It leaves Mr. Ingersoll free to speak his thought at the bar of his conscience, before the bar of his fellow-man, but it holds him in the inevitable grip of absolute responsibility for every light word idly spoken.
God grant that he may use that power so that he can face that responsibility at the last!
It leaves to every churchman liberty to believe and stand by his church according to his own conviction.
It stands for this; the absolute liberty of each individual man to think, to write, to speak, to act, according to the best light within him; limited as to his fellows, by the condition that he shall not use that liberty so as to injure them; limited in the other direction, by those tremendous laws which are laws in spite of all rhetoric, and in spite of all logic.
If I put my finger into the fire, that fire burns.
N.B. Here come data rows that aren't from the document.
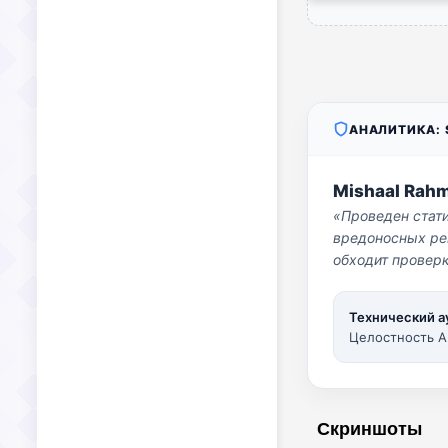
АНАЛИТИКА: S
Mishaal Rah
«Проведен стат
вредоносных per
обходит проверк
Технический а
Целостность A
Скриншоты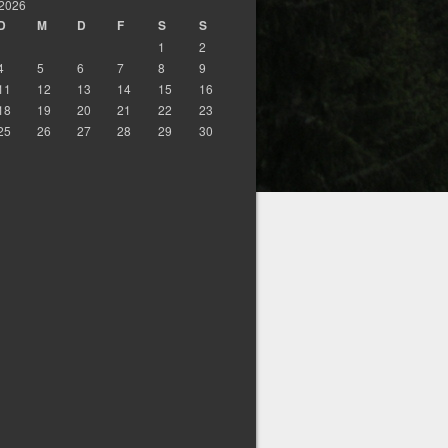
 2026
D
M
D
F
S
S
1
2
4
5
6
7
8
9
11
12
13
14
15
16
18
19
20
21
22
23
25
26
27
28
29
30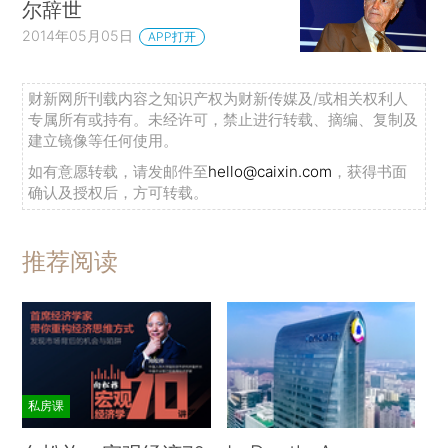
尔辞世
2014年05月05日
APP打开
财新网所刊载内容之知识产权为财新传媒及/或相关权利人
专属所有或持有。未经许可，禁止进行转载、摘编、复制及
建立镜像等任何使用。
如有意愿转载，请发邮件至
hello@caixin.com
，获得书面
确认及授权后，方可转载。
推荐阅读
私房课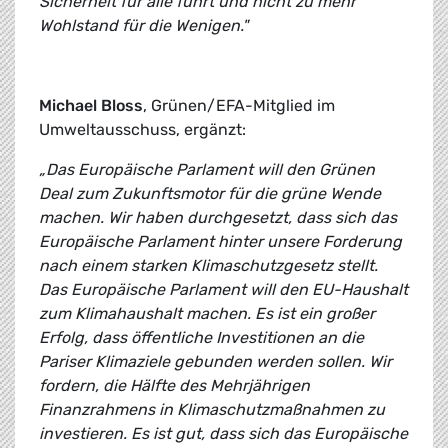
Sicherheit für alle führt und nicht zu mehr
Wohlstand für die Wenigen."
Michael Bloss
, Grünen/EFA-Mitglied im
Umweltausschuss, ergänzt:
„Das Europäische Parlament will den Grünen
Deal zum Zukunftsmotor für die grüne Wende
machen. Wir haben durchgesetzt, dass sich das
Europäische Parlament hinter unsere Forderung
nach einem starken Klimaschutzgesetz stellt.
Das Europäische Parlament will den EU-Haushalt
zum Klimahaushalt machen. Es ist ein großer
Erfolg, dass öffentliche Investitionen an die
Pariser Klimaziele gebunden werden sollen. Wir
fordern, die Hälfte des Mehrjährigen
Finanzrahmens in Klimaschutzmaßnahmen zu
investieren. Es ist gut, dass sich das Europäische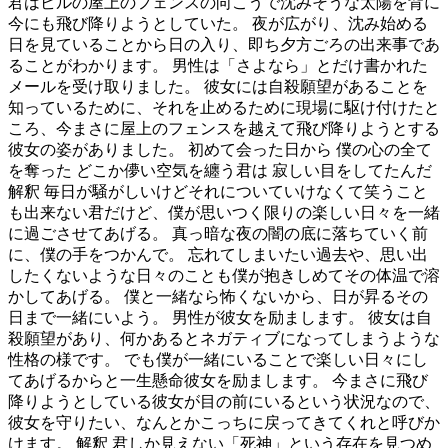
君はビルの屋上のフェンスの向こうで沈みそうな太陽を背に
今にも飛び降りようとしていた。 夜が広がり、沈み始める
日を見ていることから日の入り、即ち夕方ごろの出来事であ
ることがわかります。 男性は「さよなら」とだけ書かれた
メールを受け取りました。 彼女には自殺願望があることを
知っているために、それを止めるために現場に駆け付けたと
ころ、今まさに屋上のフェンスを越えて飛び降りようとする
彼女の姿がありました。 初めて会った日から 僕の心の全て
を奪った どこか儚い空気を纏う君は 寂しい目をしてたんだ
解釈 毎日が騒がしいけどそれについていけなくて笑うこと
も出来ない君だけど、僕が思いつく限りの楽しい日々を一緒
に過ごさせてあげる。 真っ暗な夜の闇の底に落ちていく前
に、僕の手をつかんで。 忘れてしまいたい過去や、思い出
したくないような日々のことも僕が抱きしめてその体温で溶
かしてあげる。 僕と一緒なら怖くないから、日が昇るその
日まで一緒にいよう。 男性が彼女を励まします。 彼女は自
殺願望があり、何かあるとネガティブになってしまうような
性格の様です。 でも僕が一緒にいることで楽しい日々にし
てあげるからと一生懸命彼女を励まします。 今まさに飛び
降りようとしている彼女が目の前にいるという状況なので、
彼女を守りたい、なんとかこっちに戻ってきてくれと呼びか
けます。 解釈 君しか見えない「死神」という存在を見つめ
If I do a wrong, that wrong remains. If I hurt my neighbor, the wrong reacts upon myself. If I would try to escape what you call judgment, what you call penalty, I cannot escape the working of the inevitable-law that follows a cause by effect; I cannot escape that inevitable law—not the creation of some dark monster flashing through the skies—but, as I believe, the beneficent creation which puts into the spiritual life the same control of law that guides the material life, which wisely makes me responsible, that in the solemnity of that responsibility I am bound to lift my brother up and never to drag my brother down.
REPLY OF COLONEL INGERSOLL.
The first gentleman who replied to me took the ground boldly that expression is not free—that no man has the right to express his real thoughts—and I suppose that he acted in accordance with that idea. How are you to know whether he thought a solitary thing that he said, or not? How is it possible for us to ascertain whether he is simply the mouthpiece of some other? Whether he is a free man, or whether he says that which he does not believe, it is impossible for us to ascertain.
He tells you that I am about to take away the religion of your mothers. I have heard that said a great many times. No doubt Mr. Coudert has the religion of his mother, and judging from the argument he made, his mother knew at least as much about these questions as her son. I believe that every good father and good mother wants to see the son and the daughter climb higher upon the great and splendid mount of thought than they reached.
You never can honor your father by going around swearing to his mistakes. You never can honor your mother by saying that ignorance is blessed because she did not know everything. I want to honor my parents by finding out more than they did.
There is another thing that I was a little astonished at—that Mr. Coudert, knowing that he would be in eternal felicity with his harp in his hand, seeing me in the world of the damned, could yet grow envious here to-night at my imaginary monument.